I think it’s really important to talk about benefits and harms. This was a patient who I saw, and this patient had had seven embolizations when they were referred to me from an outside institution. The patient was not better in terms of symptoms, and so this is, I think, what we want to avoid because there are harms in over-treatment sometimes, and those include tunnel vision or failure to pursue other diagnoses. Post-procedural complications, financial implications are a real big deal, and we don’t talk about that enough. We heard from patients today about anxiety about procedures and prognosis, radiation risk, something we talked about yesterday, patient time and fatigue, and ultimately physician access – all are important.

For me, the goals in dealing with this issue are to, number one, understand the diagnostic tests that we have, and that includes both the strengths and the limitations. Understanding those strengths and limitations helps you counsel patients on what to expect.
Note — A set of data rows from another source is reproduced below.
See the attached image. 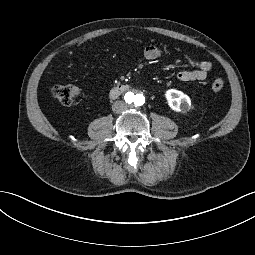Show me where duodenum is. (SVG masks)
<instances>
[{"mask_svg": "<svg viewBox=\"0 0 255 255\" xmlns=\"http://www.w3.org/2000/svg\"><path fill=\"white\" fill-rule=\"evenodd\" d=\"M129 89V85L126 84H117L115 85L111 91H110V96L111 97H117L120 94L124 93L125 91H127Z\"/></svg>", "mask_w": 255, "mask_h": 255, "instance_id": "duodenum-1", "label": "duodenum"}]
</instances>
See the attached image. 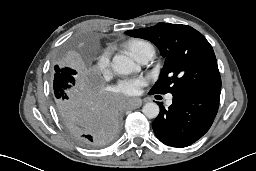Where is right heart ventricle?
Instances as JSON below:
<instances>
[{
  "instance_id": "e07e8e85",
  "label": "right heart ventricle",
  "mask_w": 256,
  "mask_h": 171,
  "mask_svg": "<svg viewBox=\"0 0 256 171\" xmlns=\"http://www.w3.org/2000/svg\"><path fill=\"white\" fill-rule=\"evenodd\" d=\"M127 48L136 59H138L142 53L154 49L151 43L142 39H133L129 41Z\"/></svg>"
}]
</instances>
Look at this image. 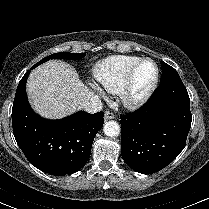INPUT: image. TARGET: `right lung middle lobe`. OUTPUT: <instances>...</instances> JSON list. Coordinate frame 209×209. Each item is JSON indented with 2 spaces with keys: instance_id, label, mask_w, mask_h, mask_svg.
Instances as JSON below:
<instances>
[{
  "instance_id": "dd1d6c3e",
  "label": "right lung middle lobe",
  "mask_w": 209,
  "mask_h": 209,
  "mask_svg": "<svg viewBox=\"0 0 209 209\" xmlns=\"http://www.w3.org/2000/svg\"><path fill=\"white\" fill-rule=\"evenodd\" d=\"M84 56V53H68V52H60V53H55V54H51L48 57H45L44 59H42L41 61H39L37 64H35L33 66V68L37 67L38 65L50 60V59H68V60H77L80 59Z\"/></svg>"
}]
</instances>
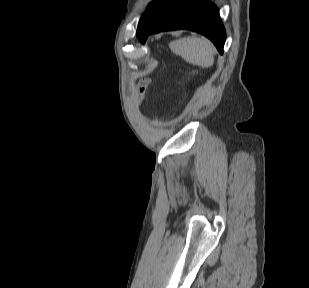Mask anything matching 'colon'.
Returning <instances> with one entry per match:
<instances>
[{"label": "colon", "mask_w": 309, "mask_h": 288, "mask_svg": "<svg viewBox=\"0 0 309 288\" xmlns=\"http://www.w3.org/2000/svg\"><path fill=\"white\" fill-rule=\"evenodd\" d=\"M149 84H150V79L148 78H145L139 81L137 89H136V100L137 101H140L143 98L145 92L147 91L149 87Z\"/></svg>", "instance_id": "5ec220e1"}]
</instances>
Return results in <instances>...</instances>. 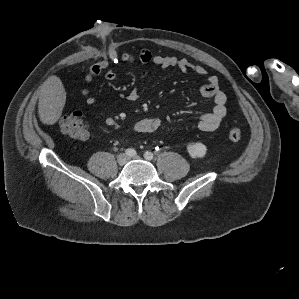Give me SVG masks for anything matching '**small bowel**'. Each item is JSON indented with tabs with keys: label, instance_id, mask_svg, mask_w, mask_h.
<instances>
[{
	"label": "small bowel",
	"instance_id": "obj_1",
	"mask_svg": "<svg viewBox=\"0 0 299 299\" xmlns=\"http://www.w3.org/2000/svg\"><path fill=\"white\" fill-rule=\"evenodd\" d=\"M120 62L133 64L136 62L154 65L162 68L175 67L184 73L193 72L198 75H206L207 70L205 67L194 64L186 58H178L174 56L155 55L148 49H142L137 55L131 53H124L121 56H110L107 59H103L88 69L85 75V81L91 82L94 78L104 72V76L108 81H112L116 78V71L112 67L114 64ZM148 76V71L141 73L140 80L144 81ZM200 94L206 98H212L214 106L210 112L203 114L198 123L197 129L203 132L214 131L218 128L222 120L227 114V96L219 87L218 77L210 75L207 79V83L202 85L199 89ZM82 95L87 104H93L95 97L90 93L88 89L82 90ZM139 97L136 88H132L128 94V98L132 101L137 100ZM160 126V120L155 117L142 118L138 120L134 125V130L137 133H152L156 131Z\"/></svg>",
	"mask_w": 299,
	"mask_h": 299
}]
</instances>
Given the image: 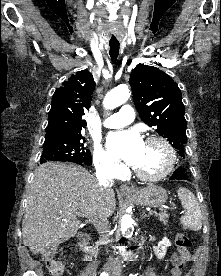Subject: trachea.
Segmentation results:
<instances>
[{"instance_id": "trachea-1", "label": "trachea", "mask_w": 221, "mask_h": 276, "mask_svg": "<svg viewBox=\"0 0 221 276\" xmlns=\"http://www.w3.org/2000/svg\"><path fill=\"white\" fill-rule=\"evenodd\" d=\"M110 46V56L113 62H116L117 57L119 55V48H120V43L118 41L116 42H109Z\"/></svg>"}]
</instances>
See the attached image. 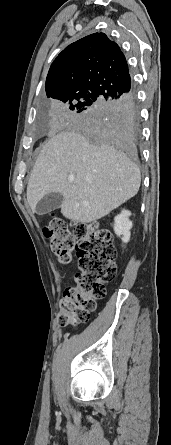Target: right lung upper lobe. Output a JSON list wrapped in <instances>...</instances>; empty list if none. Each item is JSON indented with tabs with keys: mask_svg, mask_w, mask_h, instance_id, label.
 Instances as JSON below:
<instances>
[{
	"mask_svg": "<svg viewBox=\"0 0 171 445\" xmlns=\"http://www.w3.org/2000/svg\"><path fill=\"white\" fill-rule=\"evenodd\" d=\"M82 91L115 99L133 94L125 56L104 33H94L70 44L49 69L46 78L48 98Z\"/></svg>",
	"mask_w": 171,
	"mask_h": 445,
	"instance_id": "cb5924a9",
	"label": "right lung upper lobe"
}]
</instances>
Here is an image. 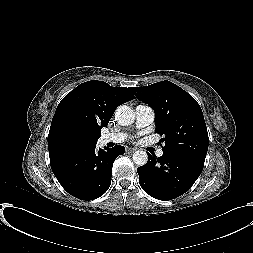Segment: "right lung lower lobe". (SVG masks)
<instances>
[{
    "mask_svg": "<svg viewBox=\"0 0 253 253\" xmlns=\"http://www.w3.org/2000/svg\"><path fill=\"white\" fill-rule=\"evenodd\" d=\"M96 144L50 160L54 175L61 186L81 200H93L102 196L110 187L112 166L125 148L99 149Z\"/></svg>",
    "mask_w": 253,
    "mask_h": 253,
    "instance_id": "1",
    "label": "right lung lower lobe"
}]
</instances>
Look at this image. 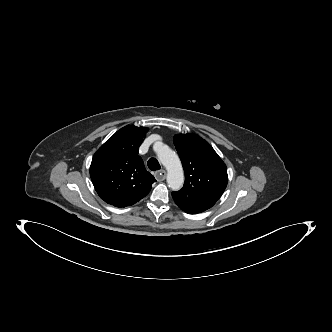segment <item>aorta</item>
I'll return each mask as SVG.
<instances>
[{
    "mask_svg": "<svg viewBox=\"0 0 332 332\" xmlns=\"http://www.w3.org/2000/svg\"><path fill=\"white\" fill-rule=\"evenodd\" d=\"M154 150L167 170L168 186L174 191L181 189L184 183V172L178 155L161 142L154 145Z\"/></svg>",
    "mask_w": 332,
    "mask_h": 332,
    "instance_id": "obj_1",
    "label": "aorta"
}]
</instances>
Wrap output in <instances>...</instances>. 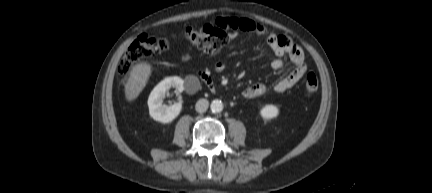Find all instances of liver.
Segmentation results:
<instances>
[{
    "label": "liver",
    "mask_w": 432,
    "mask_h": 193,
    "mask_svg": "<svg viewBox=\"0 0 432 193\" xmlns=\"http://www.w3.org/2000/svg\"><path fill=\"white\" fill-rule=\"evenodd\" d=\"M151 67L146 63H139L133 67L130 77L125 84V98L131 102L136 99L146 86Z\"/></svg>",
    "instance_id": "6515ba94"
}]
</instances>
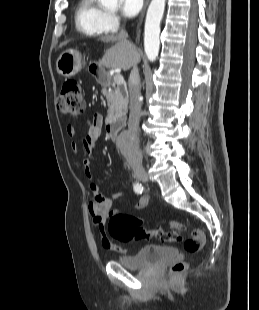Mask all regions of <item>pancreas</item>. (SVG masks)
<instances>
[{
	"instance_id": "pancreas-1",
	"label": "pancreas",
	"mask_w": 259,
	"mask_h": 310,
	"mask_svg": "<svg viewBox=\"0 0 259 310\" xmlns=\"http://www.w3.org/2000/svg\"><path fill=\"white\" fill-rule=\"evenodd\" d=\"M102 94L106 97L108 102L107 123H114L117 121H124L128 109V98L123 95L119 86H113L109 91L105 84H103Z\"/></svg>"
}]
</instances>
I think it’s really important to be honest, even if that’s uncomfortable. People have been through a lot by the time they come to see you, and you owe them, as a physician, your honest opinion. But you also have to be honest with yourself about things that make you uncomfortable – situations that may be difficult for you, things that you don’t understand, and be cognizant of those things.

I think it’s really important to respect your patient’s journey because whatever is bringing them to your office usually involves a massive amount of suffering. I mean, people don’t come to see me just because they want a vacation to Durham, North Carolina, right? They’re coming because they have real big problems, and I think it’s really important to respect that. But again, you also owe them an objective assessment of what’s going on and what you think is going on with their case. I think it’s important not to blame or criticize others too harshly when we’re dealing with an environment where we really have a lot of uncertainty.

There’s no road map. There’s no textbook for this, and different people are going to approach this differently. So, I think it’s important not to be too critical. I think it’s important to set clear expectations about what’s going to happen and how we’re going to judge success, and then proceed practically. Think not just in terms of what hypothetically might be happening, but what are we actually going to do, and how are we going to take next steps to get people better. So that, in another nutshell, is my approach to negative imaging. Sorry for running over a couple minutes. Thank you very much.